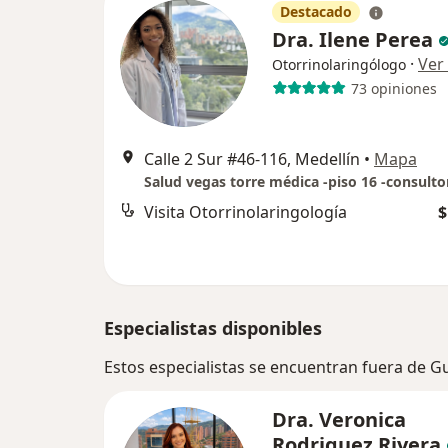
Destacado
Dra. Ilene Perea
·
Ver
Otorrinolaringólogo
73 opiniones
Calle 2 Sur #46-116, Medellín
•
Mapa
Salud vegas torre médica -piso 16 -consulto
Visita Otorrinolaringología
$
Especialistas disponibles
Estos especialistas se encuentran fuera de G
Dra. Veronica
Rodriguez Rivera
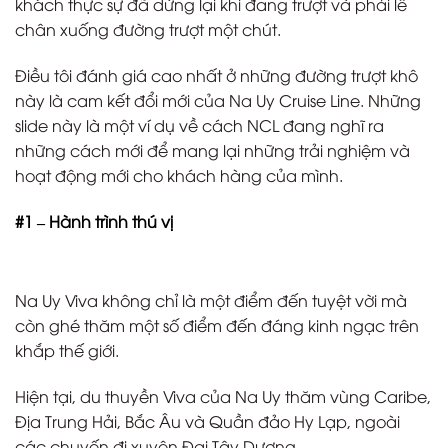
khách thực sự đã dừng lại khi đang trượt và phải lê
chân xuống đường trượt một chút.
Điều tôi đánh giá cao nhất ở những đường trượt khô
này là cam kết đổi mới của Na Uy Cruise Line. Những
slide này là một ví dụ về cách NCL đang nghĩ ra
những cách mới để mang lại những trải nghiệm và
hoạt động mới cho khách hàng của mình.
#1 – Hành trình thú vị
Na Uy Viva không chỉ là một điểm đến tuyệt vời mà
còn ghé thăm một số điểm đến đáng kinh ngạc trên
khắp thế giới.
Hiện tại, du thuyền Viva của Na Uy thăm vùng Caribe,
Địa Trung Hải, Bắc Âu và Quần đảo Hy Lạp, ngoài
các chuyến đi xuyên Đại Tây Dương.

TRY IT:
Transcribe the listing in full. Omit the pictures and keep every line exact.

SOLUTION BELOW:
Destacado
Dra. Ilene Perea
·
Ver
Otorrinolaringólogo
73 opiniones
Calle 2 Sur #46-116, Medellín
•
Mapa
Salud vegas torre médica -piso 16 -consulto
Visita Otorrinolaringología
$
Especialistas disponibles
Estos especialistas se encuentran fuera de G
Dra. Veronica
Rodriguez Rivera
khách thực sự đã dừng lại khi đang trượt và phải lê
chân xuống đường trượt một chút.
Điều tôi đánh giá cao nhất ở những đường trượt khô
này là cam kết đổi mới của Na Uy Cruise Line. Những
slide này là một ví dụ về cách NCL đang nghĩ ra
những cách mới để mang lại những trải nghiệm và
hoạt động mới cho khách hàng của mình.
#1 – Hành trình thú vị
Na Uy Viva không chỉ là một điểm đến tuyệt vời mà
còn ghé thăm một số điểm đến đáng kinh ngạc trên
khắp thế giới.
Hiện tại, du thuyền Viva của Na Uy thăm vùng Caribe,
Địa Trung Hải, Bắc Âu và Quần đảo Hy Lạp, ngoài
các chuyến đi xuyên Đại Tây Dương.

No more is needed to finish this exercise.